My  Dog Looks Guilty When I get Home

Do you really think your dog is so smart he knows right from wrong? Does he really know it’s wrong to destroy your shoe or the couch pillow but yet he deliberately does it?
If so, then you maybe you also think that he warrants a punishment of some kind.

See if this sounds familiar. You come home and find your good shoes chewed up, you hit your “boiling point” as you search for your dog to point out his transgression. But, truth be told, your dog really can’t figure out why he is being punished.

The reality is, the only association your dog may have with your punishment is your presence. Here’s what I mean: Your dog lives in the moment. Your dog has about a second and a half to associate praise or a correction to something they have done.
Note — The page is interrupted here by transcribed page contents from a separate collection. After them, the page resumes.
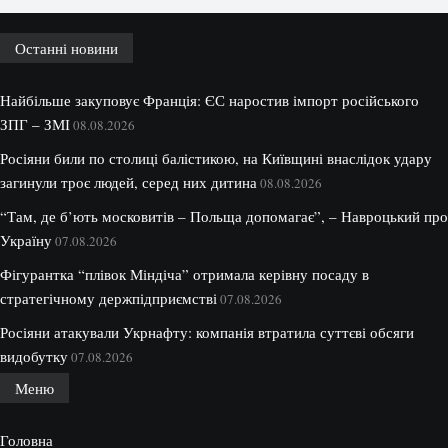
Останні новини
Найбільше закуповує Франція: ЄС наростив імпорт російського
ЗПГ – ЗМІ
08.08.2026
Росіяни били по столиці балістикою, на Київщині внаслідок удару
загинули троє людей, серед них дитина
08.08.2026
“Там, де б’ють московитів – Польща допомагає”, – Навроцький про
Україну
07.08.2026
Фігурантка “плівок Міндіча” отримала керівну посаду в
стратегічному держпідприємстві
07.08.2026
Росіяни атакували Укрнафту: компанія втратила суттєві обсяги
видобутку
07.08.2026
Меню
Головна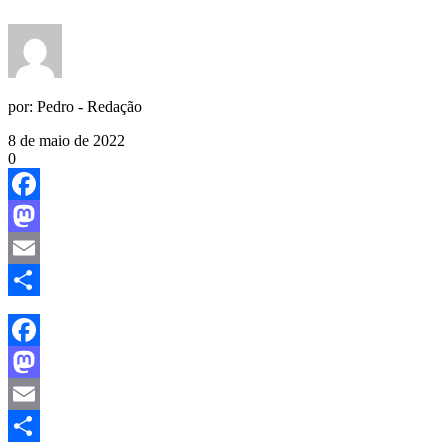
por:
Pedro - Redação
8 de maio de 2022
0
Facebook
Mastodon
Email
Share
Facebook
Mastodon
Email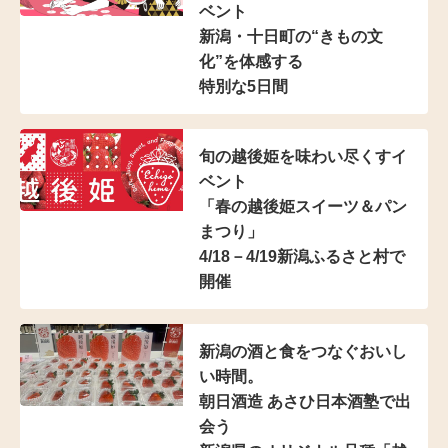
ベント
新潟・十日町の“きもの文
化”を体感する
特別な5日間
旬の越後姫を味わい尽くすイ
ベント
「春の越後姫スイーツ＆パン
まつり」
4/18－4/19新潟ふるさと村で
開催
新潟の酒と食をつなぐおいし
い時間。
朝日酒造 あさひ日本酒塾で出
会う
Your dog takes a “snapshot” or picture in his mind of that moment: Punishment – mom or dad – living room. The eventual conclusion reached?
It’s not safe in the living room when mom or dad is there – bad things happen.

Let’s Think about this Guilty Look

When you are away from your home what draws your dog to your shoes or the pillow on the couch or the magazine on the coffee table you just read last night?
Could it be that he misses you terribly because of all the love and affection you bestowed on him when you were home?
Could it be that your shoes or the couch pillow or the recently read magazine was saturated with your scent and your dog was trying to have, if not you, then something that he could keep close that was a “symbiotic you” in your absence.

Ah, but you say, “What about the chewing?” More likely than not his chewing was his physical way of dealing with his stress and anxiety. He became frustrated by not being able to do anything with your absence. So your shoes, pillow or magazine sufficed.

Remember These Two Dog Training Tips

  • Don’t punish your dog for something he did while you were away.
  • Build confidence not insecurity to prevent missing you.

Don’t Punish Your Dog.

This dog training tip only makes sense. Your dog lives in the moment therefore he should learn in the moment. If your dog grabs your shoe, calmly redirect to a doggie chew toy and praise him for chewing on the right thing.

If he tries to play keep-away, then put a leash on him to prevent that game. What have you just learned?

Keep your shoes put away and keep your supervised dog on a leash in the house to begin to prevent unwanted behavior and shape the behavior you prefer – punishment free.

Build Confidence Not Insecurity

You might be thinking, “What does this have to do with chewing my stuff?”
The answer is: A lot! And it’s probably what got you into this predicament in the first place. That’s right, it’s not your dog’s fault. We will, for the time being, overlook the obvious – you left your dog in your house unattended.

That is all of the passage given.